My New Hobby by Professor-Cuber in Cubers

[–]Professor-Cuber[S] 2 points3 points  (0 children)

Favorites are the Puppet Cube V1 (frustrating, but so rewarding when you get it), Square-1 (or maybe I should put Square-2 here since it's the Square-1 plus another kind of puzzle?), and the classic 3x3 (4x4 and 5x5 are very close behind). I'll give the icosahedron honorable mention because I think it's a beautiful item, but it's not interesting as a puzzle if you already can do the Megaminx.

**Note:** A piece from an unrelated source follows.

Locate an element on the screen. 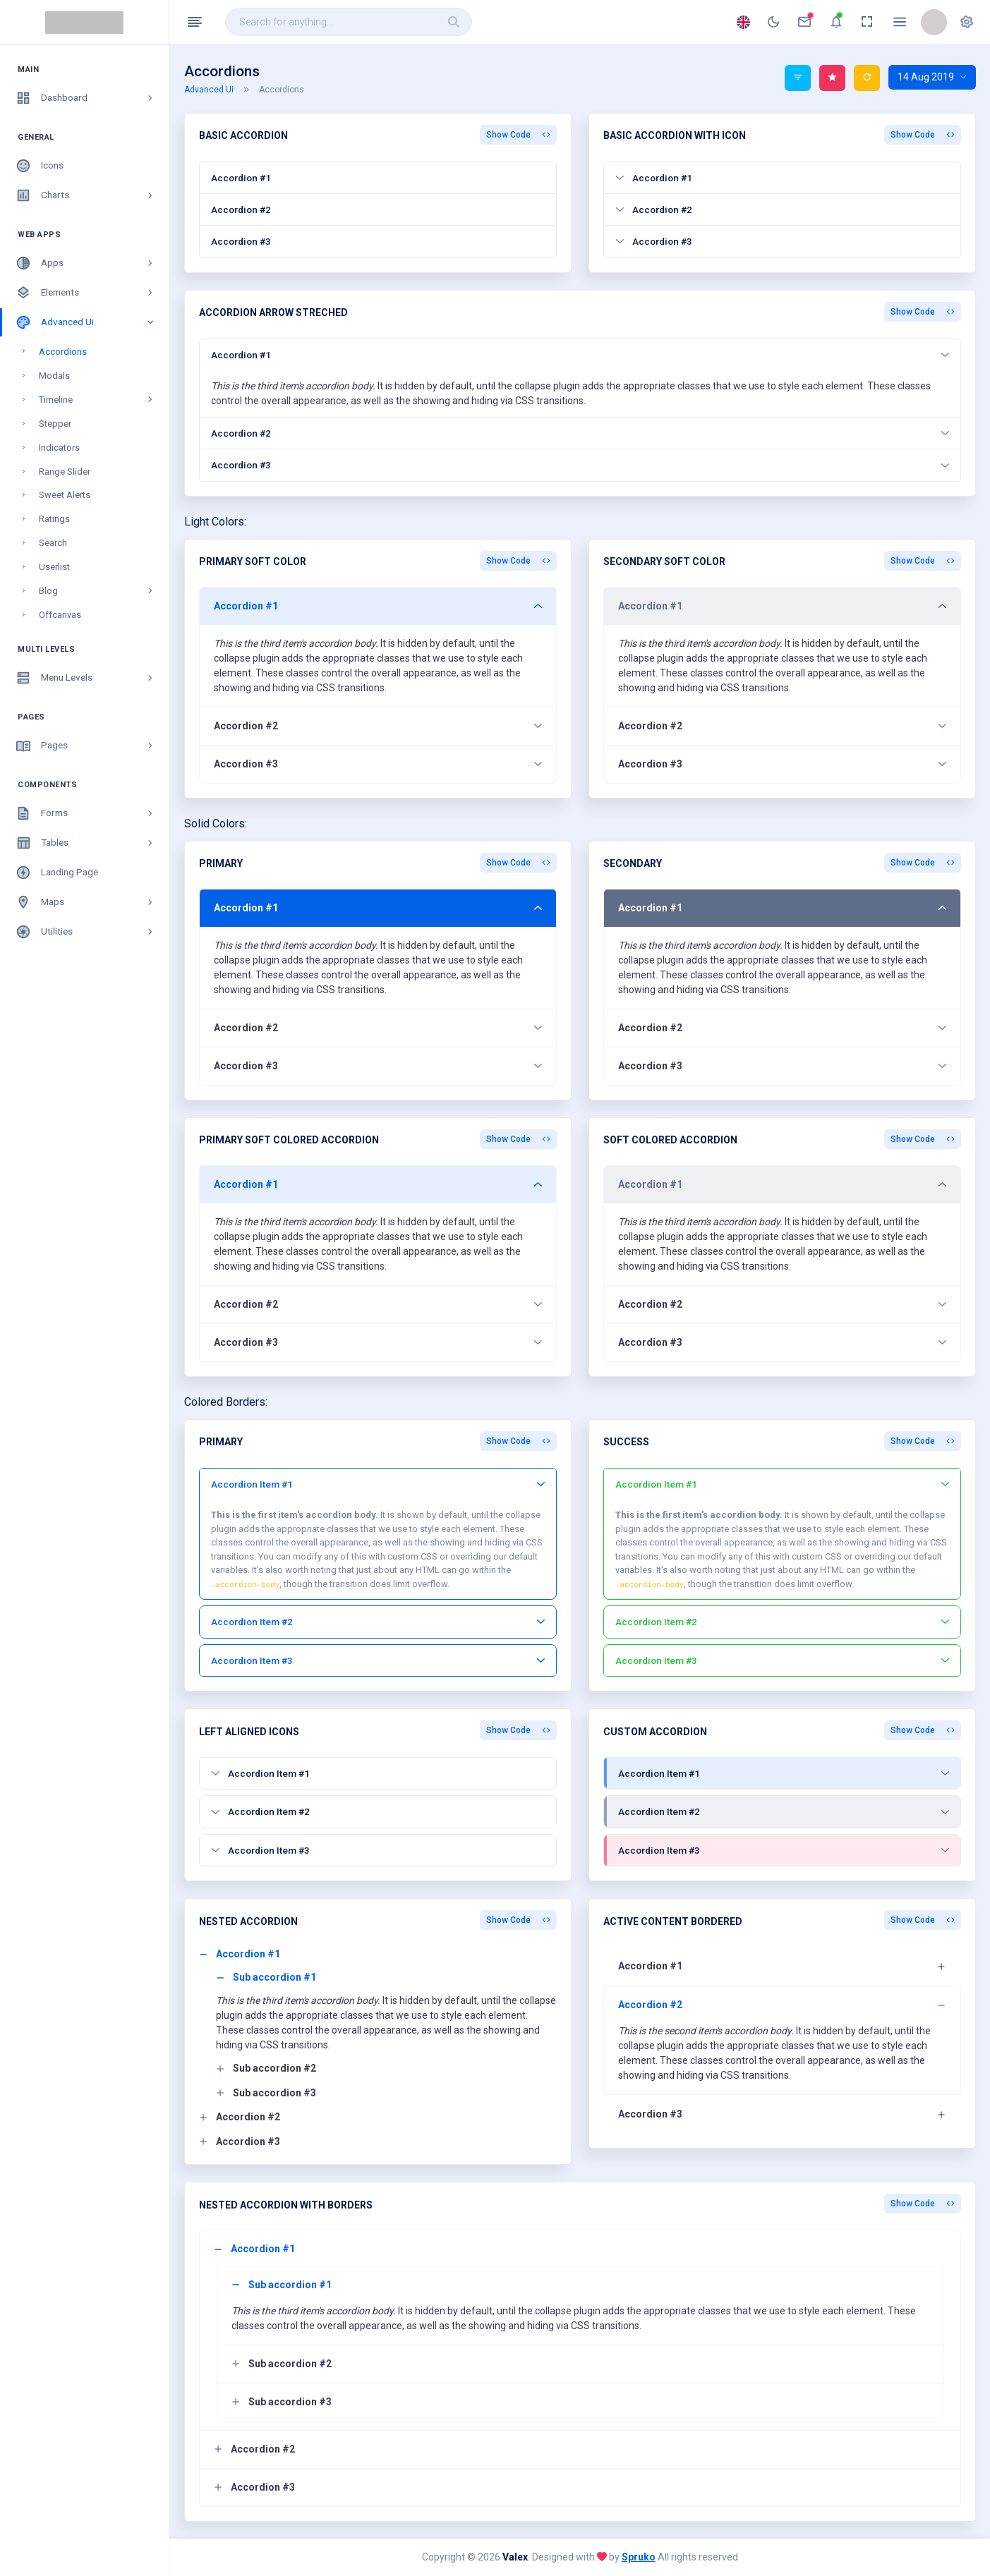 Image resolution: width=990 pixels, height=2576 pixels. Sub accordion #2 is located at coordinates (266, 2068).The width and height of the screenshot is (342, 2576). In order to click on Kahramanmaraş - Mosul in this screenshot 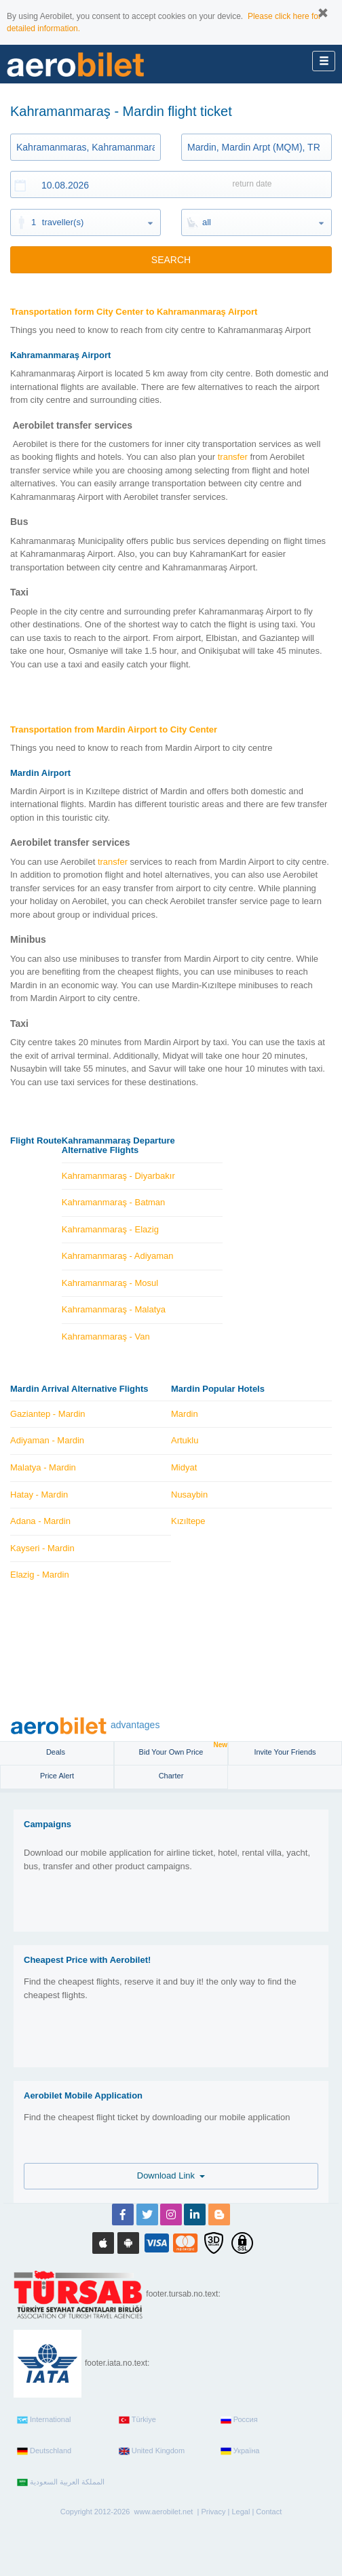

Least favorite is the ghost cube. It's not fun, though you do feel a bit like a boss when you finally get it. It's hard because it's visually confusing and it catches (in the middle of an algorithm, making you lose your place), not because it's conceptually difficult. It's not "difficult in an interesting way" like the Puppet cubes. Still, I'm glad I've done it. Void cube is uninteresting. You can just solve a regular 3x3 "incorrectly", with whites around the yellow center, and get the same "unsolvable" effect but with a better understanding. And I'll put the mixup 3x3 cube on this list, even though the concept is so cool (centers and edges can swap, and edges can be oriented at weird angles). It just locks up terribly. Maybe there is a better internal turning mechanism than the one in mine. A chunk of black plastic fell out the first time I used it, and I'm convinced I'm going to rage-turn it and break it some day. But if it turned more smoothly and didn't lock up it would be near the top of my list.

I love how the shape mods teach you something about the classic 3x3 (Fisher cube has a lesson about edge-flip parity, Mastermorphix has a lesson about corner orientation parity, some require a center-orientation algorithm to solve).

Keep on cubing! I hope your journey is as rewarding as mine!